Saccharomyces cerevisiae Final Risk Assessment
ATTACHMENT I--FINAL RISK ASSESSMENT OF
Saccharomyces cerevisiae has an extensive history of use in the area of food processing. Also known as Baker's Yeast or Brewer's Yeast, this organism has been used for centuries as leavening for bread and as a fermenter of alcoholic beverages. With a prolonged history of industrial applications, this yeast has been either the subject of or model for various studies in the principles of microbiology. Jacob Henle based his theories of disease transmission on studies of strains of Brewer's Yeast. Currently, S. cerevisiae is the subject of a major international effort to characterize a eucaryotic genome (Anderson, 1992).
History of Commercial Use and Products Subject to TSCA Jurisdiction
Saccharomyces cerevisiae, in addition to its use in food processing, is widely used for the production of macromolecular cellular components such as lipids, proteins including enzymes, and vitamins (Bigelis, 1985; Stewart and Russell, 1985).

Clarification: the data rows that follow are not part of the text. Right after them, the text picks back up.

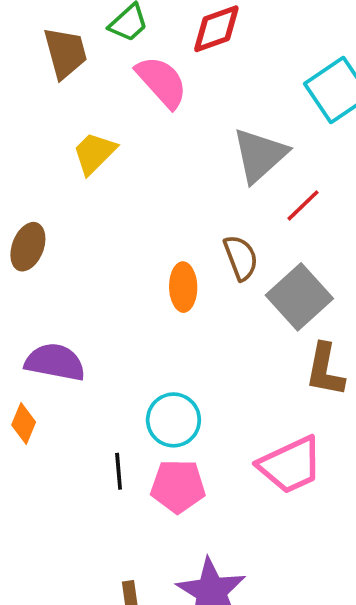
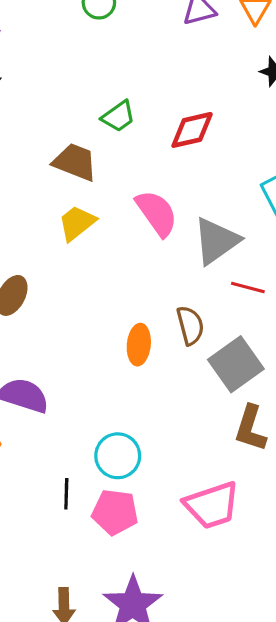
brown trapezoid: (65, 53) -> (75, 162), moved, turned -60
pink semicircle: (162, 82) -> (157, 213), moved
red line: (303, 205) -> (248, 288), turned 52

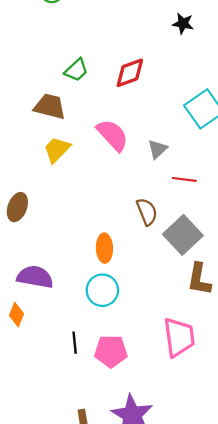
gray triangle: (216, 241) -> (157, 149), size x0.6
orange ellipse: (139, 345) -> (104, 248), moved
cyan circle: (118, 456) -> (102, 290), moved
pink trapezoid: (212, 505) -> (179, 337), turned -72

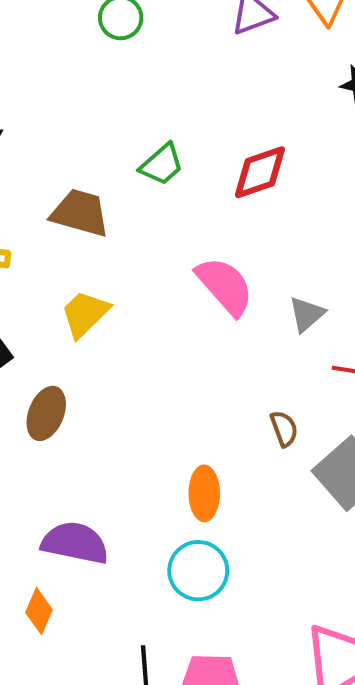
brown trapezoid: (50, 106) -> (80, 213), moved
yellow trapezoid: (57, 150) -> (85, 314), moved
brown semicircle: (147, 212) -> (284, 429), size x0.7

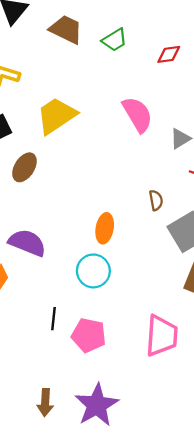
red diamond: (260, 172) -> (169, 54), size x0.7
brown trapezoid: (80, 213) -> (66, 29), moved
yellow trapezoid: (85, 314) -> (56, 116), size x1.4

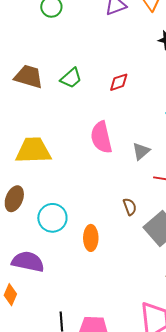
pink semicircle: (137, 114) -> (101, 137), turned -152
yellow trapezoid: (56, 116) -> (33, 150), turned 42
cyan circle: (93, 271) -> (52, 218), moved

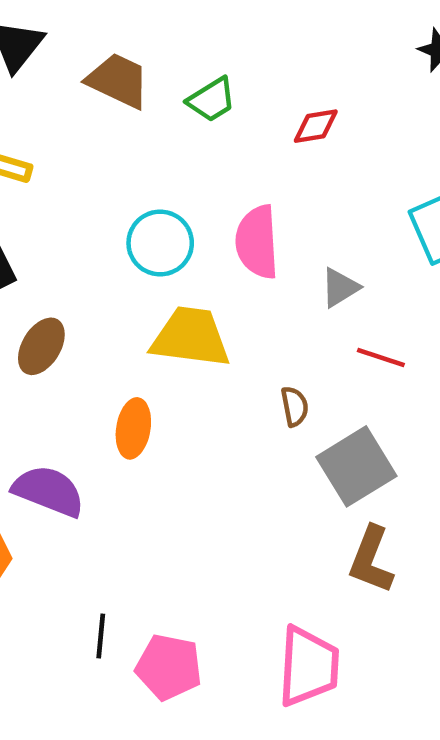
yellow trapezoid: (33, 150) -> (191, 337), moved
cyan circle: (52, 218) -> (160, 243), moved
orange ellipse: (91, 238) -> (133, 428), moved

The Food and Drug Administration rates Brewer's Yeast extract as Generally Recognized as Safe (FDA, 1986). Furthermore, the National Institutes of Health in its Guidelines for Research Involving Recombinant DNA Molecules (DHHS, 1986) considers S. cerevisiae a safe organism. Most experiments involving S. cerevisiae have been exempted from the NIH Guidelines based on an analysis of safety (see Appendix C-II of the NIH Guidelines). While alcoholic beverages, vitamins, and bread leavening are covered under the Federal Food, Drug and Cosmetic Act, the production of enzymes and other macromolecules may be subject to TSCA regulation. The abundance of information on S. cerevisiae, derived from its role in industry, has positioned it as a primary model for genetic studies and, by extension, as a strong candidate for genetic manipulation for TSCA applications (Dynamac, 1990).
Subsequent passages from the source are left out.